WENDY: No indeed it isn’t.
PETER: Then what is it?
WENDY: It isn’t for a lady to tell.
(Barrie & Walsh, 10’1:32)
In short, Wendy has searched for the middle ground between childhood and adulthood and as a result discovered adolescence.
Ultimately, it was Mrs. Darling’s acceptance of Wendy’s stories – and by extension, Wendy’s newly formed adolescent identity – into the narrative of the Darling family that resolved Wendy’s crisis. Mrs. Darling offered to take Peter in as a foster child, symbolically opening the door for Wendy to carry her childhood play-world forward into her adulthood. Of course, the offer was necessarily rebuffed by Wendy’s vision of the boy whose biggest fear was that someone “is going to catch me and make me a man” (Barrie, 230; ch. 17). In an attempt at negotiation, Wendy makes one last attempt to bring her budding adulthood back into her fantasy world, requesting permission to fly away and take care of Peter forever, but Mrs. Darling puts her foot down at such regression:
‘Certainly not. I have got you home again, and I mean to keep you.’
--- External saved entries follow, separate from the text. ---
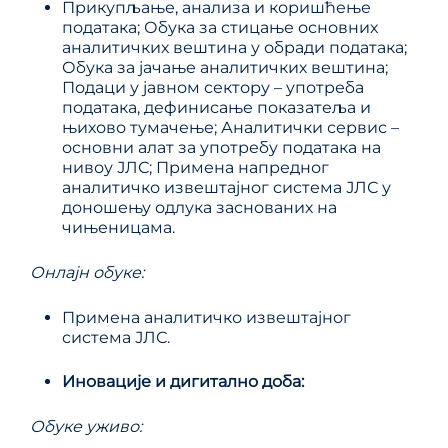
Прикупљање, анализа и коришћење
података; Обука за стицање основних
аналитичких вештина у обради података;
Обука за јачање аналитичких вештина;
Подаци у јавном сектору – употреба
података, дефинисање показатеља и
њихово тумачење; Аналитички сервис –
основни алат за употребу података на
нивоу ЈЛС; Примена напредног
аналитичко извештајног система ЈЛС у
доношењу одлука заснованих на
чињеницама.
Онлајн
обуке:
Примена аналитичко извештајног
система ЈЛС.
Иновације и дигитално доба
:
Обуке уживо:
‘But he does so need a mother.’
‘So do you, my love.’
(Barrie, 231; ch. 17)
In this exchange, Mrs. Darling reveals a more appropriate way for Wendy to carry her childhood forward into her adolescence, acknowledging that despite Wendy’s need to now abandon certain childhood fantasies, she need not renounce her role as daughter. Mrs. Darling even allows for slowing Wendy’s maturation a bit further, suggesting that once a year, on the anniversary of their resolution, Wendy may visit with Peter. In revisiting the case, Barrie noted that Wendy abandoned her “visits” with her old friend after only one year, with no hindrance to her overall rate of maturation. “In the end she grew up of her own free will a day quicker than other girls” (Barrie, 232; ch. 17).
As a post-script to this case study, it is worth noting that many years later, Wendy was in fact faced by a similar crisis in raising her own daughter, Jane. Based on her own therapy, “Wendy let them fly away together” (Barrie, 242; ch. 17), allowing Jane to indulge in her fantasies with an eye to the developmental issues at hand. Treating Jane’s daydream as a sort of organic play-therapy, Wendy integrated Jane’s own fears of growing into her parenting style, continuing the family history of producing “common grown-up[s]” (Barrie, 242; ch. 17) who in turn become successful parents of their own children.
Works Cited
Barrie, J.M. Peter Pan. London: Puffin Books, 1994.
—. Peter Pan (audio recording with members of the stage cast). Dir. John Burrell. Record adaptation by Henry Walsh. Columbia, CK 4312, 1950.
Erikson, Erik. The Erik Erikson Reader. Ed. Robert Coles. New York: W. W. Norton & Co, 2000.
Peter Pan. Dir. Hamilton Luske, Clyde Geronimi, and Wilfred Jackson. With the voices of Bobby Driscoll and Kathryn Beaumont. Disney, 1953.
Reimer, Joseph, Diana Pritchard Paolitto, and Richard H. Hersh. Promoting Moral Growth From Piaget to Kohlberg. 2nd ed. Prospect Heights: Waveland Press.